#KubeWeek Day 1

Kubernetes Architecture and Components.

Kubernetes Installation and Configuration.

The first and foremost thing you should understand about Kubernetes is, it is a distributed system. Meaning, it has multiple components spread across different servers over a network. These servers could be Virtual machines or bare metal servers. We call it a Kubernetes cluster.

A Kubernetes cluster consists of control plane nodes and worker nodes.

Control Plane

The control plane is responsible for container orchestration and maintaining the desired state of the cluster. It has the following components.

kube-apiserver
etcd
kube-scheduler
kube-controller-manager
cloud-controller-manager

Worker Node

The Worker nodes are responsible for running containerized applications. The worker Node has the following components.

kubelet
kube-proxy
Container runtime

Kubernetes Control Plane Components

1. kube-apiserver

The kube-api server is the central hub of the Kubernetes cluster that exposes the Kubernetes API.

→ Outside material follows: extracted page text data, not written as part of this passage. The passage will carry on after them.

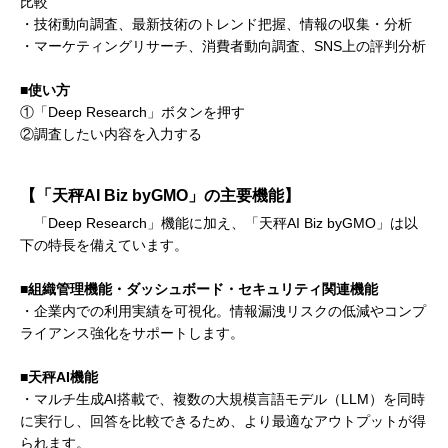
比較
・技術動向調査、最新技術のトレンド把握、情報の収集・分析
・マーケティングリサーチ、消費者動向調査、SNS上の評判分析
■使い方
①「Deep Research」ボタンを押す
②調査したい内容を入力する
【「天秤AI Biz byGMO」の主要機能】
「Deep Research」機能に加え、「天秤AI Biz byGMO」は以
下の特長を備えています。
■組織管理機能・ダッシュボード・セキュリティ関連機能
・企業内での利用実績を可視化。情報漏洩リスクの低減やコンプ
ライアンス強化をサポートします。
■天秤AI機能
・マルチ生成AI搭載で、複数の大規模言語モデル（LLM）を同時
に実行し、回答を比較できるため、より最適なアウトプットが得
られます。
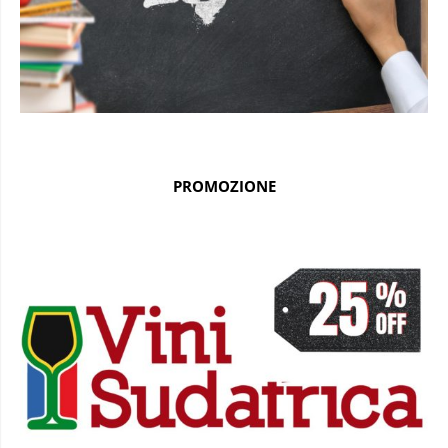
PROMOZIONE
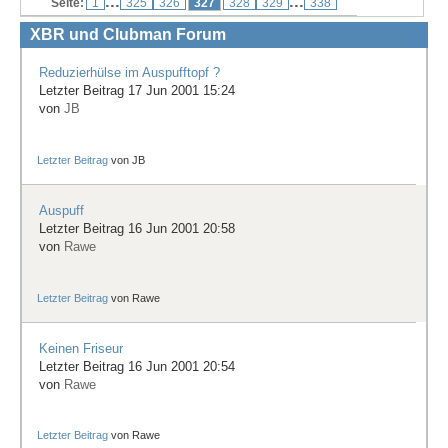
...
...
Seite:
1
325
326
327
328
329
338
Treffen & Touren
XBR und Clubman Forum
Cafe-Ecke
Reduzierhülse im Auspufftopf ?
Letzter Beitrag 17 Jun 2001 15:24
Suche
von
JB
Letzter Beitrag
von
JB
Auspuff
Letzter Beitrag 16 Jun 2001 20:58
von
Rawe
Letzter Beitrag
von
Rawe
Keinen Friseur
Letzter Beitrag 16 Jun 2001 20:54
von
Rawe
Letzter Beitrag
von
Rawe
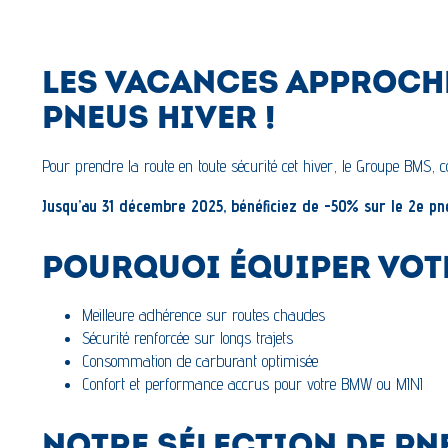
LES VACANCES APPROCHE
PNEUS HIVER !
Pour prendre la route en toute sécurité cet hiver, le Groupe BMS, 
Jusqu’au 31 décembre 2025, bénéficiez de -50% sur le 2e pn
POURQUOI ÉQUIPER VOTR
Meilleure adhérence sur routes chaudes
Sécurité renforcée sur longs trajets
Consommation de carburant optimisée
Confort et performance accrus pour votre BMW ou MINI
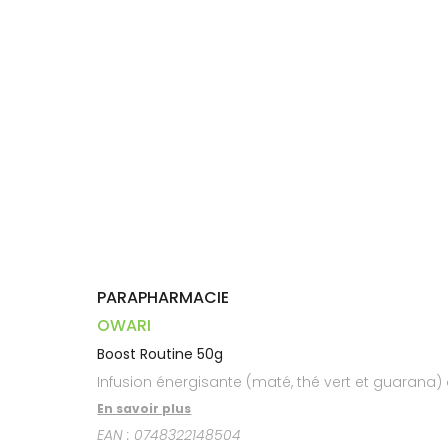
Dispositifs
Cheveux
VOTRE
médicaux
APPLICATION
Corps
DE SANTÉ
Homme
Solaire
Visage
PARAPHARMACIE
OWARI
Boost Routine 50g
Infusion énergisante (maté, thé vert et guarana) 
En savoir plus
EAN :
0748322148504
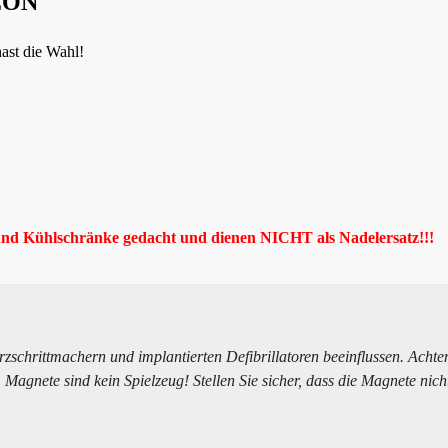
NEON
st die Wahl!
nd Kühlschränke gedacht und dienen NICHT als Nadelersatz!!!
rittmachern und implantierten Defibrillatoren beeinflussen. Achten
Magnete sind kein Spielzeug! Stellen Sie sicher, dass die Magnete nicht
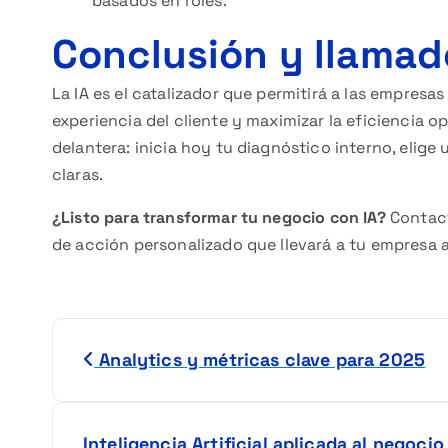
basados en roles.
Conclusión y llamado
La IA es el catalizador que permitirá a las empresa
experiencia del cliente y maximizar la eficiencia 
delantera: inicia hoy tu diagnóstico interno, elig
claras.
¿Listo para transformar tu negocio con IA?
Contact
de acción personalizado que llevará a tu empresa al
N
Analytics y métricas clave para 2025
a
v
Inteligencia Artificial aplicada al negoc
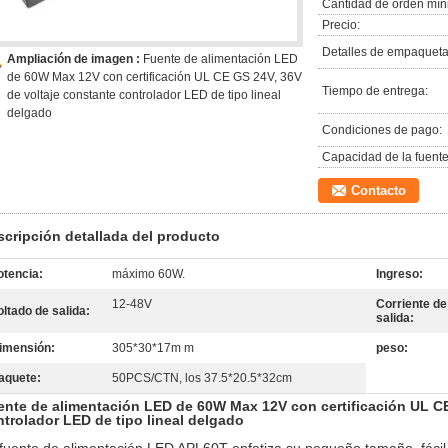
Cantidad de orden mín
Precio:
Detalles de empaqueta
Ampliación de imagen :
Fuente de alimentación LED
de 60W Max 12V con certificación UL CE GS 24V, 36V
Tiempo de entrega:
de voltaje constante controlador LED de tipo lineal
delgado
Condiciones de pago:
Capacidad de la fuente
Contacto
scripción detallada del producto
otencia:
máximo 60W.
Ingreso:
12-48V
Corriente de
oltado de salida:
salida:
imensión:
305*30*17m m
peso:
aquete:
50PCS/CTN, los 37.5*20.5*32cm
ente de alimentación LED de 60W Max 12V con certificación UL CE
trolador LED de tipo lineal delgado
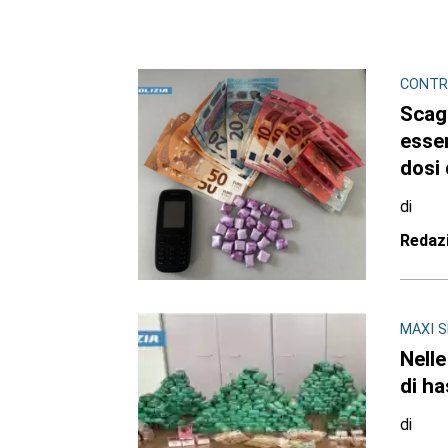
CONTR
Scagl
esse
dosi 
di
Redaz
MAXI 
Nelle
di ha
di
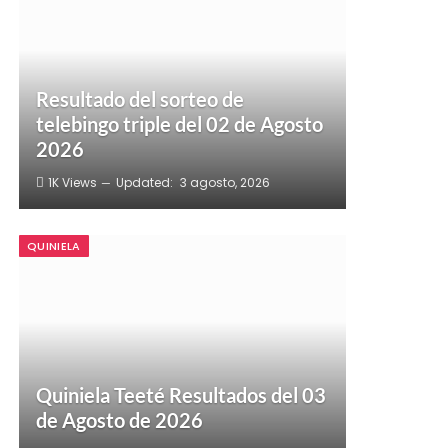
Resultado del sorteo de
telebingo triple del 02 de Agosto
2026
1K
Views
Updated:
3 agosto, 2026
QUINIELA
Quiniela Teeté Resultados del 03
de Agosto de 2026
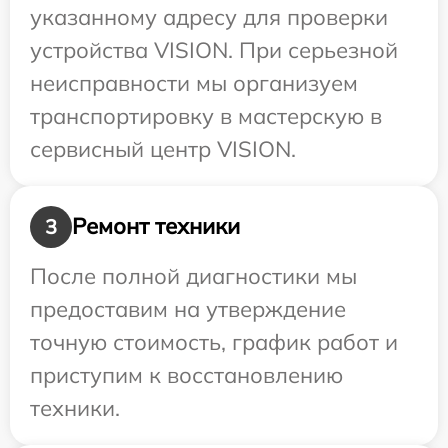
указанному адресу для проверки
устройства VISION. При серьезной
неисправности мы организуем
транспортировку в мастерскую в
сервисный центр VISION.
Ремонт техники
3
После полной диагностики мы
предоставим на утверждение
точную стоимость, график работ и
приступим к восстановлению
техники.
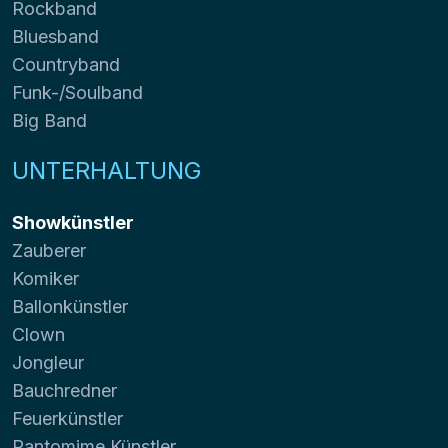
Rockband
Bluesband
Countryband
Funk-/Soulband
Big Band
UNTERHALTUNG
Showkünstler
Zauberer
Komiker
Ballonkünstler
Clown
Jongleur
Bauchredner
Feuerkünstler
Pantomime Künstler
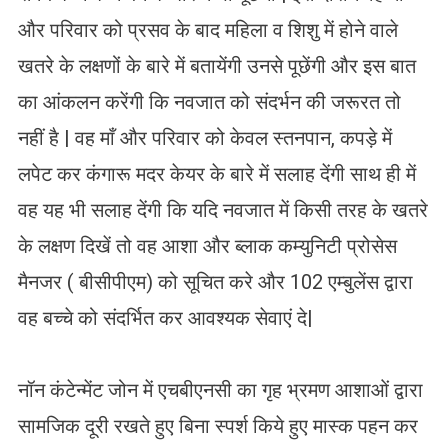
और परिवार को प्रसव के बाद महिला व शिशु में होने वाले
खतरे के लक्षणों के बारे में बतायेंगी उनसे पूछेंगी और इस बात
का आंकलन करेंगी कि नवजात को संदर्भन की जरूरत तो
नहीं है | वह माँ और परिवार को केवल स्तनपान, कपड़े में
लपेट कर कंगारू मदर केयर के बारे में सलाह देंगी साथ ही में
वह यह भी सलाह देंगी कि यदि नवजात में किसी तरह के खतरे
के लक्षण दिखें तो वह आशा और ब्लाक कम्युनिटी प्रोसेस
मैनजर ( बीसीपीएम) को सूचित करे और 102 एम्बुलेंस द्वारा
वह बच्चे को संदर्भित कर आवश्यक सेवाएं दे|
नॉन कंटेन्मेंट जोन में एचबीएनसी का गृह भ्रमण आशाओं द्वारा
सामजिक दूरी रखते हुए बिना स्पर्श किये हुए मास्क पहन कर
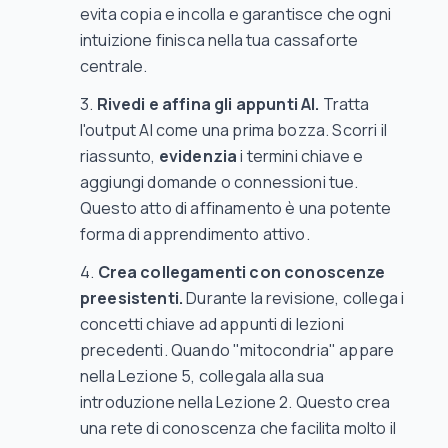
evita copia e incolla e garantisce che ogni
intuizione finisca nella tua cassaforte
centrale.
Rivedi e affina gli appunti AI.
Tratta
l'output AI come una prima bozza. Scorri il
riassunto,
evidenzia
i termini chiave e
aggiungi domande o connessioni tue.
Questo atto di affinamento è una potente
forma di apprendimento attivo.
Crea collegamenti con conoscenze
preesistenti.
Durante la revisione, collega i
concetti chiave ad appunti di lezioni
precedenti. Quando "mitocondria" appare
nella Lezione 5, collegala alla sua
introduzione nella Lezione 2. Questo crea
una rete di conoscenza che facilita molto il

End users, and other cluster components, talk to the cluster via the API server. Very rarely monitoring systems and third-party services may talk to API servers to interact with the cluster.

So when you use kubectl to manage the cluster, at the backend you are actually communicating with the API server through HTTP REST APIs. However, the internal cluster components like the scheduler, controller, etc talk to the API server using gRPC.

The communication between the API server and other components in the cluster happens over TLS to prevent unauthorized access to the cluster.

Kubernetes api-server is responsible for the following:

API management: Exposes the cluster API endpoint and handles all API requests.
Authentication (Using client certificates, bearer tokens, and HTTP Basic Authentication) and Authorization (ABAC and RBAC evaluation)
Processing API requests and validating data for the API objects like pods, services, etc. (Validation and Mutation Admission controllers)
It is the only component that communicates with etcd.
api-server coordinates all the processes between the control plane and worker node components.
api-server has a built-in bastion apiserver proxy. It is part of the API server process. It is primarily used to enable access to ClusterIP services from outside the cluster, even though these services are typically only reachable within the cluster itself.

2. etcd

Kubernetes is a distributed system and it needs an efficient distributed database like etcd that supports its distributed nature. It acts as both a backend service discovery and a database. You can call it the brain of the Kubernetes cluster.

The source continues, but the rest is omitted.